EXERCISE DETAILS: Exactly as written, reproduce the lines from the one that contains "Pruženka / gumička plochá šíře 1 mm" through the end of the records.

********************

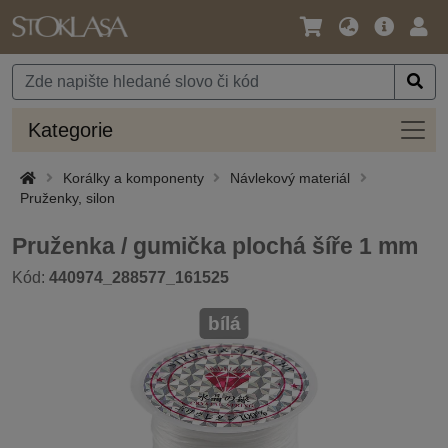
Jazyk
Hlavní
Přihl
/
nabídka
Měna
Kateg
Kategorie
Korálky a komponenty
Návlekový materiál
Pruženky, silon
Pruženka / gumička plochá šíře 1 mm
Kód:
440974_288577_161525
bílá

********************

WRITTEN SOLUTION:
Pruženka / gumička plochá šíře 1 mm
Kód:
440974_288577_161525
bílá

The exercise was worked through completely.